April 23, 2015
ache (n., v.)
My hand has felt naked all day. I was typing on my computer when I looked down and it really settled in: My silver ring is gone.
The ring that I've worn continuously for the last 9 years non-stop, save for taking it off briefly and only when absolutely required (i.e. when playing volleyball or tennis); the ring that made a very banal summer's day so long ago all of a sudden very important because it marked the beginning of our relationship - the moment when I found this ring and carefully put it on my left middle finger. Little did I know we'd stay together for so long!
And little did I know I would feel such a sense of loss when it was gone.
Over the years, I guess it kind of became a part of me. Simply, it dressed up my hand that otherwise goes unaccessorized (were it not for my watch or my increasingly scrappy threads from India). It also helped me record the passage of time - mostly the coming and passing of summers, as it neatly left traces of pale winter skin hiding under its silver protection.
Just looking down at those tan lines - like footprints of an old friend - and thinking about having lost it triggered these words to run through my head: "I feel an ache in my heart."
What a silly thing to ache for! A thing! Yet, I can't help feel this way.
This got me thinking about how we actually come to sentimentalize loss, romanticize that which we had - and how this exposes our too-often inclination to forget what we still do have.
I've lost many things in my life, from relatively unimportant objects to relatively very important people - and everything of each in between. And every time I feel that first ache the exact same way. A pulling tear in the heart - a heartache.
When looking up the etymology of the word ache, I found this (pun intended):
An interesting addendum: The spelling of both noun and verb was changed to ache c. 1700 on Dr. Johnson's false assumption of a Greek origin (akhos) for "pain, grief," from which the word awe (and not ache) actually came from.
ache (v.) from Proto-Germanic akanan, ag-es- "fault, guilt," represented also in Sanskrit and Greek, perhaps imitative of groaning.
Funny that we've mixed up "pain" and "guilt" in our evolving understanding of this achey feeling that we get when we lose something. Perhaps we'd like to think the reason we ache is because of awe, that mixed feeling of dread and admiration for the holy one-of-a-kind thing we have lost - when really, at the heart of that ache may actually be guilt.

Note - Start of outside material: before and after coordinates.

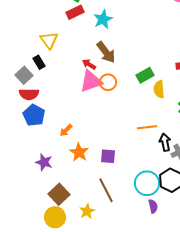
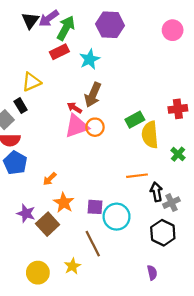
yellow triangle: (49, 40) -> (31, 82), turned 42
brown arrow: (106, 52) -> (93, 95), turned 60
yellow semicircle: (159, 89) -> (150, 135), size x1.4
cyan circle: (147, 183) -> (117, 217), moved
brown square: (59, 194) -> (48, 224), moved
purple semicircle: (153, 206) -> (152, 273), moved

What did I do to deserve this loss? Could I have stopped it?
In the case of my ring, I know the answer - and it may be true for other things we lose in our lifetimes, too.
For one, I was careless. Likely because I didn't realize how much it meant to me. I neglected to appreciate it, and now it's gone. It also took me 48 hours to notice it was gone.
To lull this achy rustling in my heart, groaning won't help.
The best I can do is learn from it by looking back fondly on this thing I lost, is remind myself to feel more gratitude for the many important things that often go unnoticed and under-appreciated.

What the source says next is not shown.